Steven Demetre Georgiou, remember him? Probably not.
I’m a huge fan. His hits just kept on coming the albums sold millions. One of my favorites was “Tea for the Tillerman”
Ahhh, now your remembering. Cat Stevens, that’s right the bearded hippy, folk singer that took the world by storm.
Then he just up and quit. Years later, Cat Stevens resurfaced as “Yusuf Islam”, acclaimed singer-songwriter, humanitarian and philanthropist.
Trouble was, he had become Muslim. Stevens’ decision to leave the music business, become a Muslim, and devote his life to humanitarian and educational causes is one that has often been greeted with a mixture of curiosity and confusion. Then, out of the blue he was back on the world stage, touring and thrilling thousands of fans worldwide. He looked every bit the Muslim, softly spoken and words well chosen, a humble man with a simple message.

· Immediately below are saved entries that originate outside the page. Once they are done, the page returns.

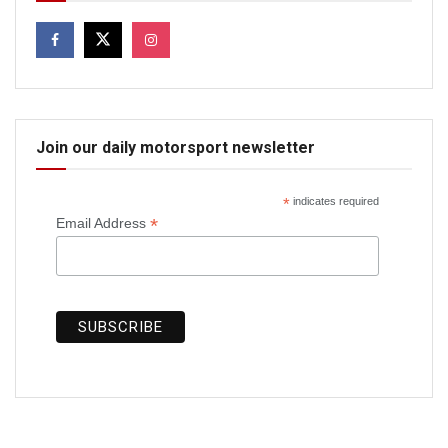
Join our daily motorsport newsletter
*
indicates required
*
Email Address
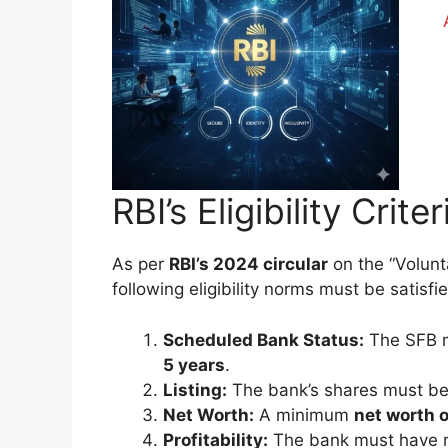
RBI’s Eligibility Crite
As per
RBI’s 2024 circular
on the “Volunt
following eligibility norms must be satisfi
Scheduled Bank Status:
The SFB m
5 years
.
Listing:
The bank’s shares must b
Net Worth:
A minimum
net worth o
Profitability:
The bank must have 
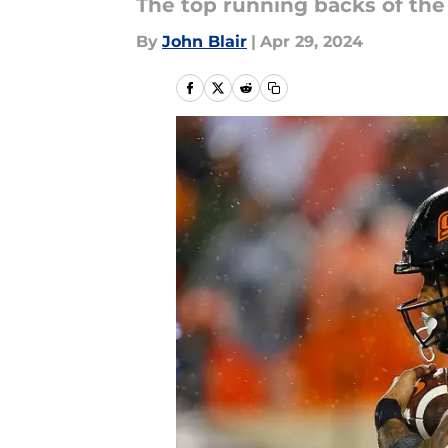
The top running backs of the
By
John Blair
|
Apr 29, 2024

Who really cared that this great singer had become a Muslim? We were more than happy to pay the ticket price to see him in concert and listen to his philosophy.

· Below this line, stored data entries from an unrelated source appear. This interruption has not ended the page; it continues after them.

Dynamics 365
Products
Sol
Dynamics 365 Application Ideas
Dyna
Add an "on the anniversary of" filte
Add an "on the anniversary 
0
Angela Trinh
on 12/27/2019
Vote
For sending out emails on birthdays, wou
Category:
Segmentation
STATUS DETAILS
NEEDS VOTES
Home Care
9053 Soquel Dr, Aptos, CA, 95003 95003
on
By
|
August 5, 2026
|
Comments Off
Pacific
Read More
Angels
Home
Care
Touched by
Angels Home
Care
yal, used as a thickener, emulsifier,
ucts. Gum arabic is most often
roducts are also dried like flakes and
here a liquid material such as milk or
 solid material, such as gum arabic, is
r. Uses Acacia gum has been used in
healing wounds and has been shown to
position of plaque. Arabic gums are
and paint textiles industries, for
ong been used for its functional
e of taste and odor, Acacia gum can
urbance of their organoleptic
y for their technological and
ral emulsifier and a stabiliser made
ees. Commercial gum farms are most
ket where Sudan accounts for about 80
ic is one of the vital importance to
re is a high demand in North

It was inspiring and uplifting and for many, provided an insight into the way of Islam. We were more than tolerant and happy to sit for 2 hours, to listen, be entertained and even learn a thing or two. Or have we? I read daily of the conflict between cultures, the hatred that is building, the clashes and violence happening with regular monotony.
Sadly we have seen the terrible result of one idealist in Norway. Right now we are witnessing the rioting in London and the effect it is having across the world.
(I remember listening to Enoch Powell’s so-called ‘Rivers of Blood’ speech, which was delivered to a Conservative Association meeting in Birmingham on April 20 1968 & thinking this will never happen. How wrong could one be? )
Questions are being raised as to how we could let these things happen. I don’t have the answer, but what I know is this, it has happened, for whatever reason.
I pity the hatred this Norwegian man has for Islam amongst other things. We as a society must learn tolerance. We might not like what we are confronted with, but somewhere within, we must accept it.
It is hard to forgive and forget, but over time, the scar fades.
We are coming up on the 10th anniversary of 9/11 and the haunting pictures are etched firmly in our minds forever. The destruction, loss, anger and pain suffered by everyone in their own way, will never leave us. But, here’s the thing, we have become tolerant and this tragic event for most, over time, has become a memory. It will never ever go away, but we learn to live with it. We live with the fact that Islam is here to stay, we might not like it, but somehow we tolerate it.
I learned to be tolerant a long time ago in fact, October 1973, the day I lost my legs. I’m well over that, but when I read and hear of how people of different cultures are being treated, I can’t help but wonder.
I have nothing but admiration for “Yusuf Islam,” aka “Cat Stevens.”
I will listen and no doubt I might just learn something!